Here’s something to chew on, the phrase “mind like water,“ a Zen concept. Understanding this metaphor and practicing its message is a useful approach for those of you who abuse food when you get anxious. Think of it as another tool in your toolbox.

“Mind like water” means letting your mind react to life’s problems as if it were water. When thrown into water, large objects, say a boulder or even a person diving into a pool, make a big splash. The bigger the object, the larger the displacement of water, the greater the number of ripples, and the longer the water’s surface takes to return to placid. On the other hand, if an insect lands on water, there are only a few tiny ripples, and the water becalms calm again quite quickly. The point is that there’s a clear, logical, noticeable correlation between the size of an object and its affect on the water.

Now, think of your mind as a pond of still water, and picture the inconveniences of life and your problems as objects which get thrown into it. Small problems should make small ripples, while larger ones disturb the entire pool of your mind. Inconveniences should ping and cause rippling for only a moment. Then the surface should return to calm and stillness. Larger problems should cause greater disturbance, and require a longer time for your mind to come back to still and peaceful.

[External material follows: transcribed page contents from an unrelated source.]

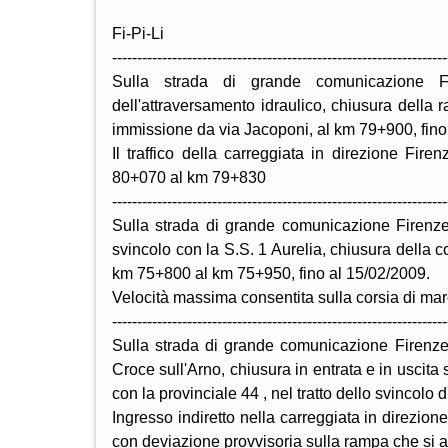
Fi-Pi-Li
-------------------------------------------------------------------
Sulla strada di grande comunicazione Fir
dell'attraversamento idraulico, chiusura della r
immissione da via Jacoponi, al km 79+900, fino
Il traffico della carreggiata in direzione Fir
80+070 al km 79+830
-------------------------------------------------------------------
Sulla strada di grande comunicazione Firenze
svincolo con la S.S. 1 Aurelia, chiusura della c
km 75+800 al km 75+950, fino al 15/02/2009.
Velocità massima consentita sulla corsia di mar
-------------------------------------------------------------------
Sulla strada di grande comunicazione Firenze
Croce sull'Arno, chiusura in entrata e in uscita
con la provinciale 44 , nel tratto dello svincolo 
Ingresso indiretto nella carreggiata in direzion
con deviazione provvisoria sulla rampa che si att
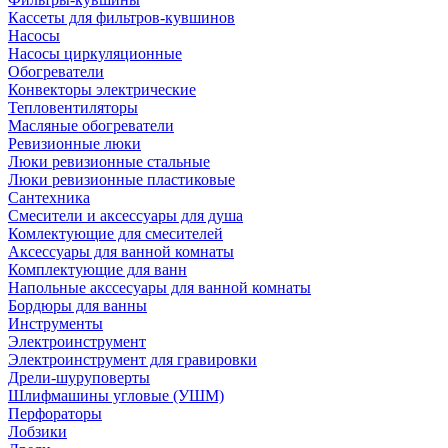
Кассеты для фильтров-кувшинов
Насосы
Насосы циркуляционные
Обогреватели
Конвекторы электрические
Тепловентиляторы
Масляные обогреватели
Ревизионные люки
Люки ревизионные стальные
Люки ревизионные пластиковые
Сантехника
Смесители и аксессуары для душа
Комлектующие для смесителей
Аксессуары для ванной комнаты
Комплектующие для ванн
Напольные акссесуары для ванной комнаты
Бордюры для ванны
Инструменты
Электроинструмент
Электроинструмент для гравировки
Дрели-шуруповерты
Шлифмашины угловые (УШМ)
Перфораторы
Лобзики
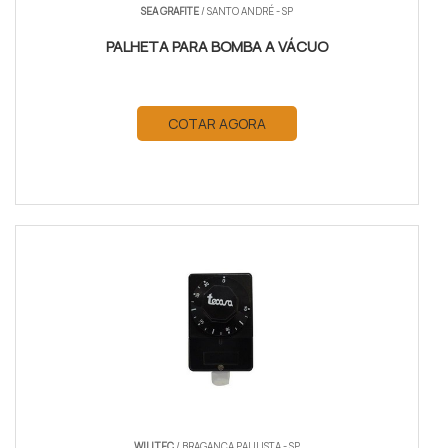
SEA GRAFITE
/ SANTO ANDRÉ - SP
PALHETA PARA BOMBA A VÁCUO
COTAR AGORA
WILLTEC
/ BRAGANÇA PAULISTA - SP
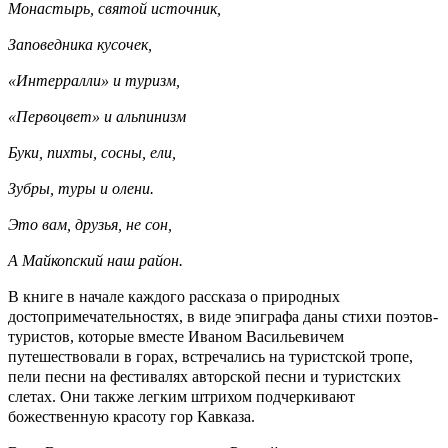
Монастырь, святой источник,
Заповедника кусочек,
«Интерралли» и туризм,
«Первоцвет» и альпинизм
Буки, пихты, сосны, ели,
Зубры, туры и олени.
Это вам, друзья, не сон,
А Майкопский наш район.
В книге в начале каждого рассказа о природных
достопримечательностях, в виде эпиграфа даны стихи поэтов-
туристов, которые вместе Иваном Васильевичем
путешествовали в горах, встречались на туристской тропе,
пели песни на фестивалях авторской песни и туристских
слетах. Они также легким штрихом подчеркивают
божественную красоту гор Кавказа.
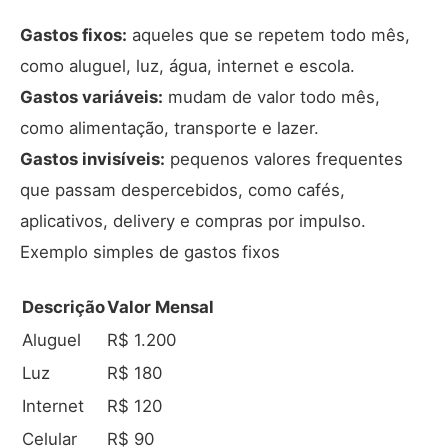
Gastos fixos:
aqueles que se repetem todo mês,
como aluguel, luz, água, internet e escola.
Gastos variáveis:
mudam de valor todo mês,
como alimentação, transporte e lazer.
Gastos invisíveis:
pequenos valores frequentes
que passam despercebidos, como cafés,
aplicativos, delivery e compras por impulso.
Exemplo simples de gastos fixos
Descrição
Valor Mensal
Aluguel
R$ 1.200
Luz
R$ 180
Internet
R$ 120
Celular
R$ 90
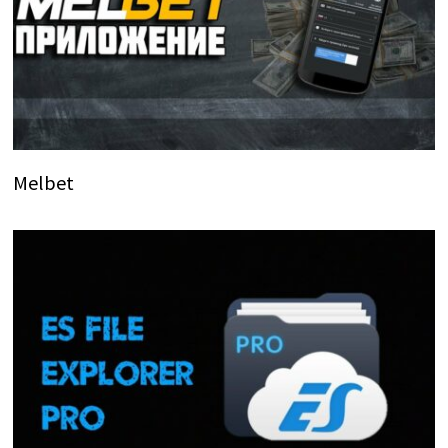
Melbet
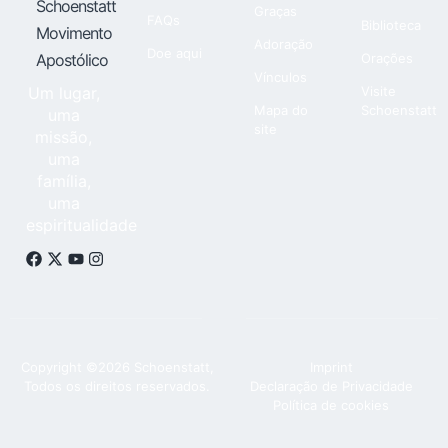
Schoenstatt
Graças
FAQs
Biblioteca
Movimento
Adoração
Doe aqui
Apostólico
Orações
Vínculos
Um lugar,
Visite
Mapa do
Schoenstatt
uma
site
missão,
uma
família,
uma
espiritualidade
Copyright ©2026 Schoenstatt,
Imprint
Todos os direitos reservados.
Declaração de Privacidade
Política de cookies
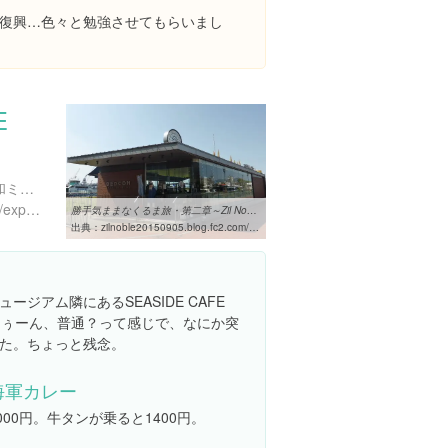
復興…色々と勉強させてもらいまし
E
広島県呉市宝町５-２０ 大和ミュージアム西隣
https://www.instagram.com/explore/locations/398751310564108
勝手気ままなくるま旅・第二章～Zil Nobleの車窓から～ - 勝手気ままな ...
出典：
zilnoble20150905.blog.fc2.com/blog-entry-78.html
ジアム隣にあるSEASIDE CAFE
。うぅーん、普通？って感じで、なにか突
た。ちょっと残念。
海軍カレー
000円。牛タンが乗ると1400円。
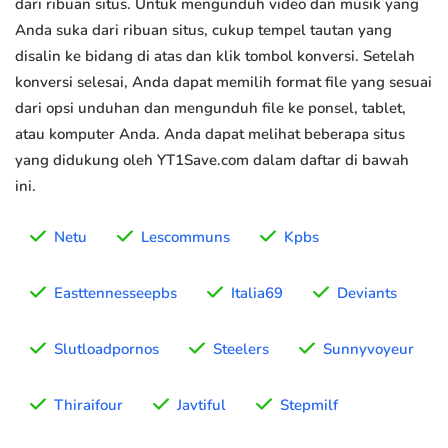
dari ribuan situs. Untuk mengunduh video dan musik yang
Anda suka dari ribuan situs, cukup tempel tautan yang
disalin ke bidang di atas dan klik tombol konversi. Setelah
konversi selesai, Anda dapat memilih format file yang sesuai
dari opsi unduhan dan mengunduh file ke ponsel, tablet,
atau komputer Anda. Anda dapat melihat beberapa situs
yang didukung oleh YT1Save.com dalam daftar di bawah
ini.
Netu
Lescommuns
Kpbs
Easttennesseepbs
Italia69
Deviants
Slutloadpornos
Steelers
Sunnyvoyeur
Thiraifour
Javtiful
Stepmilf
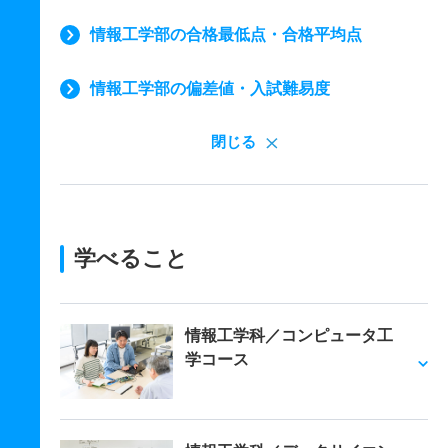
情報工学部の合格最低点・合格平均点
情報工学部の偏差値・入試難易度
閉じる
学べること
情報工学科／コンピュータ工
学コース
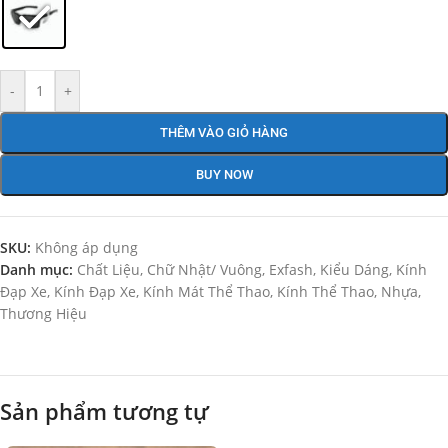
-
+
THÊM VÀO GIỎ HÀNG
BUY NOW
SKU:
Không áp dụng
Danh mục:
Chất Liệu
,
Chữ Nhật/ Vuông
,
Exfash
,
Kiểu Dáng
,
Kính
Đạp Xe
,
Kính Đạp Xe
,
Kính Mát Thể Thao
,
Kính Thể Thao
,
Nhựa
,
Thương Hiệu
Sản phẩm tương tự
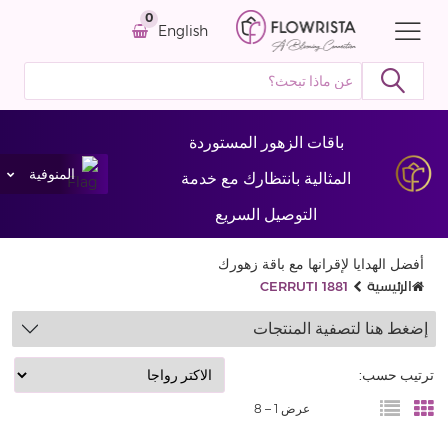
0
English
باقات الزهور المستوردة
المنوفية
المثالية بانتظارك مع خدمة
التوصيل السريع
أفضل الهدايا لإقرانها مع باقة زهورك
الرئيسية
CERRUTI 1881
إضغط هنا لتصفية المنتجات
ترتيب حسب:
عرض 1 –
8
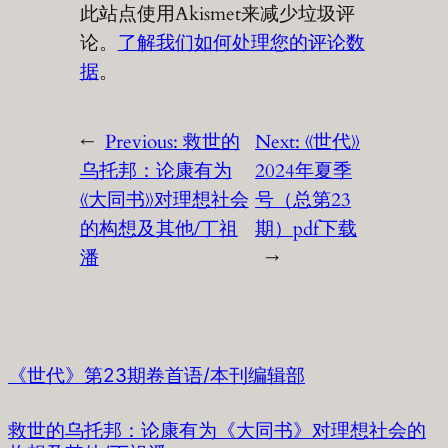
此站点使用Akismet来减少垃圾评
论。
了解我们如何处理您的评论数
据
。
←
Previous:
救世的
Next:
《世代》
乌托邦：论康有为
2024年夏季
《大同书》对理想社会
号（总第23
的构想及其他/丁祖
期）pdf下载
潘
→
《世代》第23期卷首语/本刊编辑部
救世的乌托邦：论康有为《大同书》对理想社会的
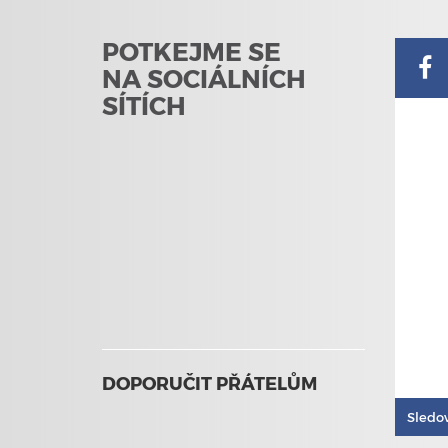
POTKEJME SE
NA SOCIÁLNÍCH
SÍTÍCH
DOPORUČIT PŘÁTELŮM
Sledo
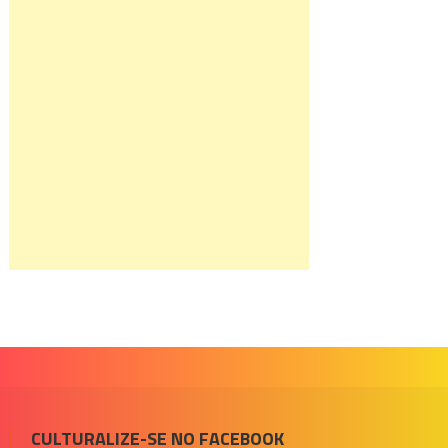
CULTURALIZE-SE NO FACEBOOK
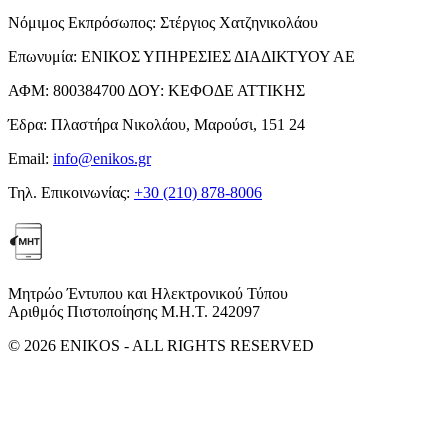
Νόμιμος Εκπρόσωπος:
Στέργιος Χατζηνικολάου
Επωνυμία:
ΕΝΙΚΟΣ ΥΠΗΡΕΣΙΕΣ ΔΙΑΔΙΚΤΥΟΥ ΑΕ
ΑΦΜ:
800384700
ΔΟΥ:
ΚΕΦΟΔΕ ΑΤΤΙΚΗΣ
Έδρα:
Πλαστήρα Νικολάου, Μαρούσι, 151 24
Email:
info@enikos.gr
Τηλ. Επικοινωνίας:
+30 (210) 878-8006
Μητρώο Έντυπου και Ηλεκτρονικού Τύπου
Αριθμός Πιστοποίησης Μ.Η.Τ. 242097
© 2026 ENIKOS - ALL RIGHTS RESERVED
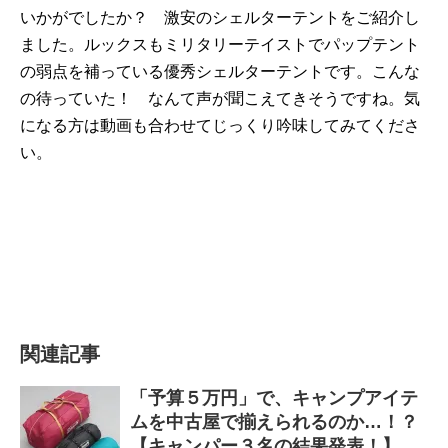
いかがでしたか？ 激安のシェルターテントをご紹介し
ました。ルックスもミリタリーテイストでパップテント
の弱点を補っている優秀シェルターテントです。こんな
の待っていた！ なんて声が聞こえてきそうですね。気
になる方は動画も合わせてじっくり吟味してみてくださ
い。
関連記事
「予算５万円」で、キャンプアイテ
ムを中古屋で揃えられるのか…！？
【キャンパー３名の結果発表！】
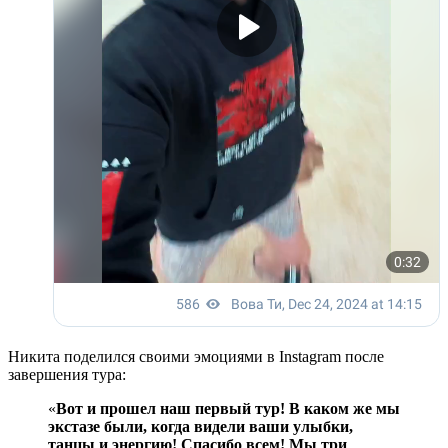
Никита поделился своими эмоциями в Instagram после
завершения тура:
«
Вот и прошел наш первый тур! В каком же мы
экстазе были, когда видели ваши улыбки,
танцы и энергию! Спасибо всем! Мы три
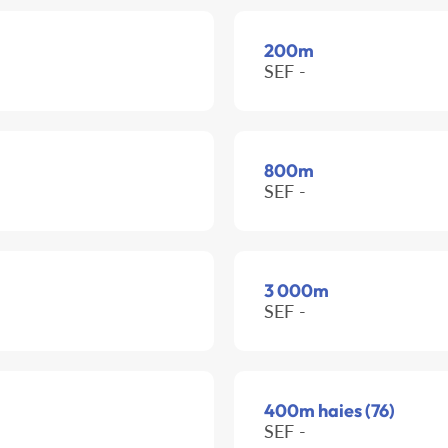
200m
SEF -
800m
SEF -
3 000m
SEF -
400m haies (76)
SEF -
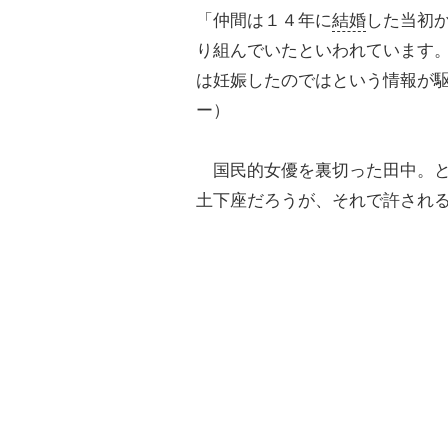
「仲間は１４年に
結婚
した当初
り組んでいたといわれています
は妊娠したのではという情報が
ー）
国民的女優を裏切った田中。と
土下座だろうが、それで許され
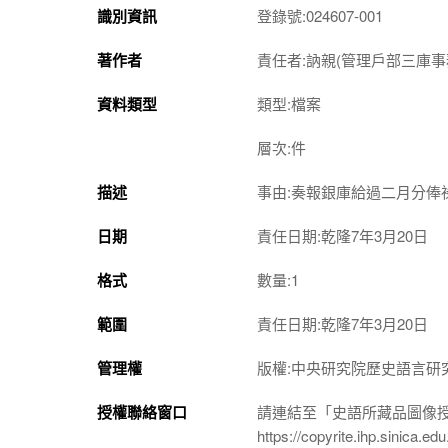
識別資訊
登錄號:024607-001
著作者
責任者:訥親(管理戶部三庫事
資料類型
類型:檔案
層次:件
描述
事由:奏報銀庫給過二月分俸
日期
責任日期:乾隆7年3月20日
格式
數量:1
範圍
責任日期:乾隆7年3月20日
管理權
版權:中央研究院歷史語言研
授權聯絡窗口
請連結至「史語所藏品圖像
https://copyrite.ihp.sinica.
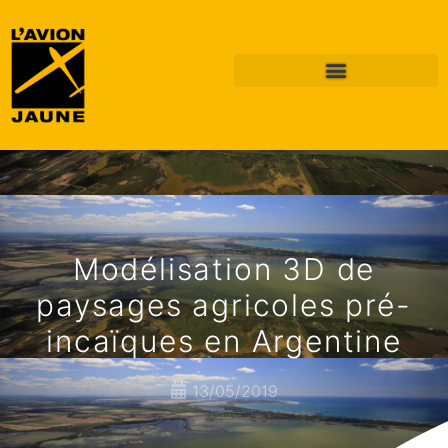
Modélisation 3D de
paysages agricoles pré-
incaïques en Argentine
13/05/2019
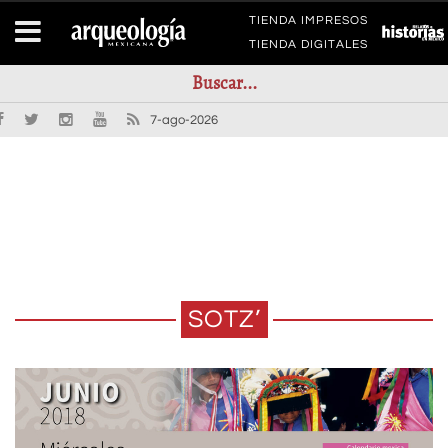
TIENDA IMPRESOS
TIENDA DIGITALES
7-ago-2026
SOTZ’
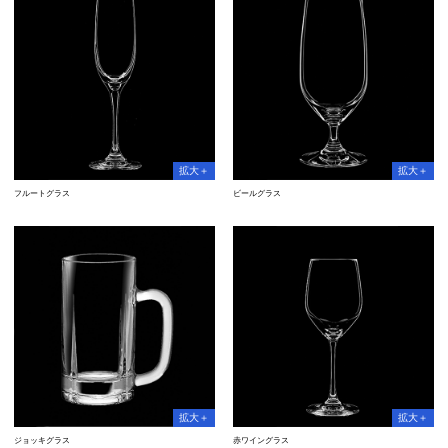
フルートグラス
ビールグラス
ジョッキグラス
赤ワイングラス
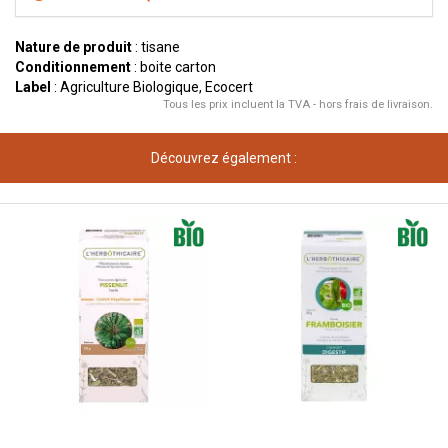
Nature de produit
: tisane
Conditionnement
: boite carton
Label
: Agriculture Biologique, Ecocert
Tous les prix incluent la TVA - hors frais de livraison.
Découvrez également :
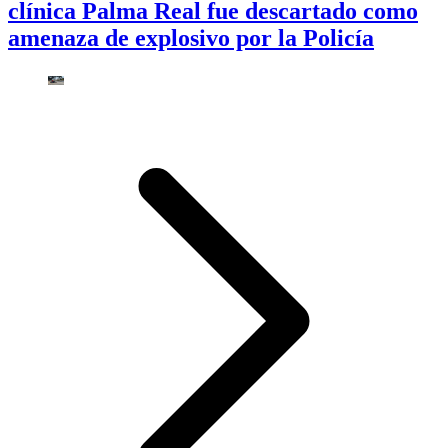
clínica Palma Real fue descartado como
amenaza de explosivo por la Policía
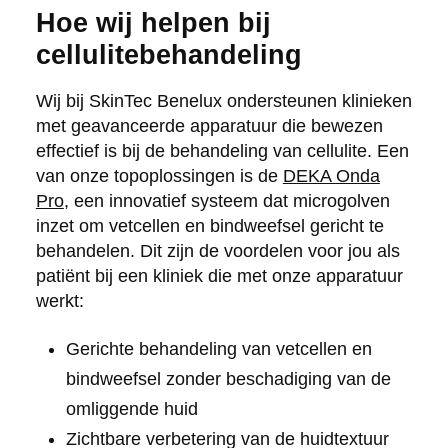
Hoe wij helpen bij
cellulitebehandeling
Wij bij SkinTec Benelux ondersteunen klinieken
met geavanceerde apparatuur die bewezen
effectief is bij de behandeling van cellulite. Een
van onze topoplossingen is de
DEKA Onda
Pro
, een innovatief systeem dat microgolven
inzet om vetcellen en bindweefsel gericht te
behandelen. Dit zijn de voordelen voor jou als
patiënt bij een kliniek die met onze apparatuur
werkt:
Gerichte behandeling van vetcellen en
bindweefsel zonder beschadiging van de
omliggende huid
Zichtbare verbetering van de huidtextuur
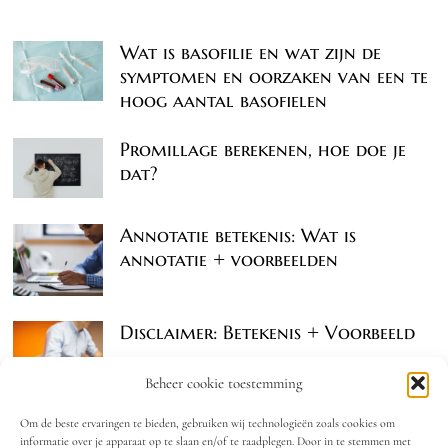
Wat is basofilie en wat zijn de
symptomen en oorzaken van een te
hoog aantal basofielen
Promillage berekenen, hoe doe je
dat?
Annotatie betekenis: Wat is
annotatie + voorbeelden
Disclaimer: Betekenis + Voorbeeld
Beheer cookie toestemming
Om de beste ervaringen te bieden, gebruiken wij technologieën zoals cookies om
informatie over je apparaat op te slaan en/of te raadplegen. Door in te stemmen met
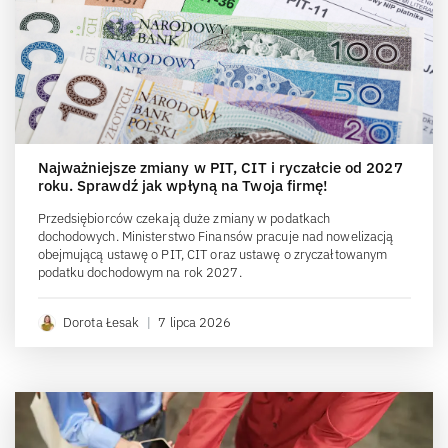
Najważniejsze zmiany w PIT, CIT i ryczałcie od 2027
roku. Sprawdź jak wpłyną na Twoja firmę!
Przedsiębiorców czekają duże zmiany w podatkach
dochodowych. Ministerstwo Finansów pracuje nad nowelizacją
obejmującą ustawę o PIT, CIT oraz ustawę o zryczałtowanym
podatku dochodowym na rok 2027.
Dorota Łesak
|
7 lipca 2026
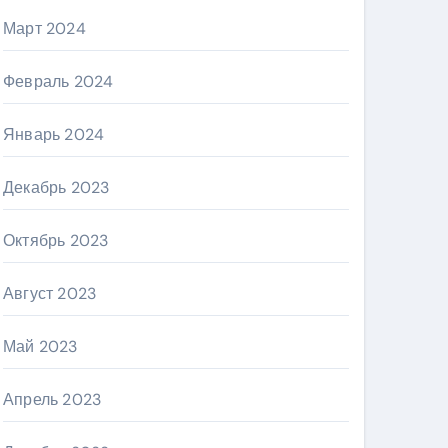
Март 2024
Февраль 2024
Январь 2024
Декабрь 2023
Октябрь 2023
Август 2023
Май 2023
Апрель 2023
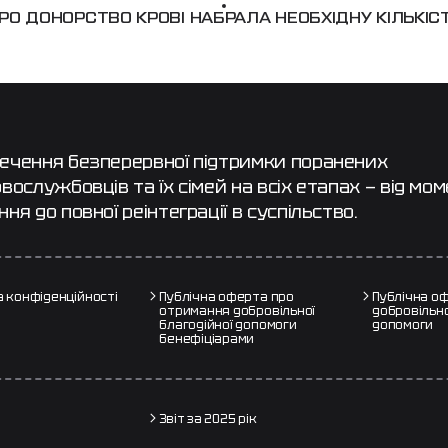
РО ДОНОРСТВО КРОВІ НАБРАЛА НЕОБХІДНУ КІЛЬКІС
ечення безперервної підтримки поранених
вослужбовців та їх сімей на всіх етапах — від мо
ня до повної реінтеграції в суспільство.
а конфіденційності
Публічна оферта про
Публічна о
отримання добровільної
добровільно
благодійної допомоги
допомоги
бенефіціарами
:
Звіт за 2025 рік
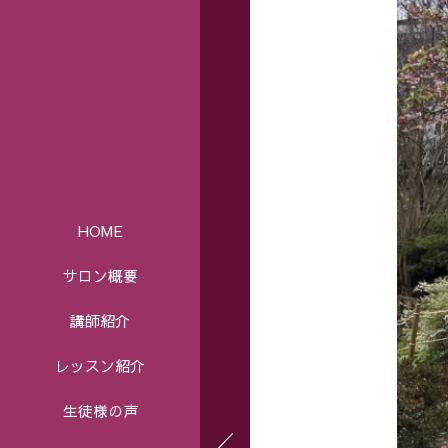
HOME
サロン概要
講師紹介
レッスン紹介
生徒様の声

The problem arises when you treat minor hassles and major catastrophes alike (And truly, how many of us have more than one or two bona fide catastrophes, if any, in our adult lives?), that is, when you respond to minor inconveniences as if they are large objects being thrown into the pond of your mind and cause major rippling. You may be so used to reacting to every disturbance by going on high alert, that you no longer can distinguish what is minor from what is major. For the record, being late for a movie is minor. Being evicted from your apartment is major. Going for a mammogram is minor. Having breast cancer is major. Unfortunately, you may allow all these events to cause you equal anxiety.

Every time something creates distress for you, think about whether it is pebble-sized and should cause minor rippling or whether it really is large enough to destroy the tranquility of the pond of your mind. This is another way of saying that you need to put life’s problems into perspective. If you regularly hold and practice this view, you gradually will become less anxious. When you’re less anxious, your stress level will decrease. And when you feel less stressed, you will be less likely to abuse food.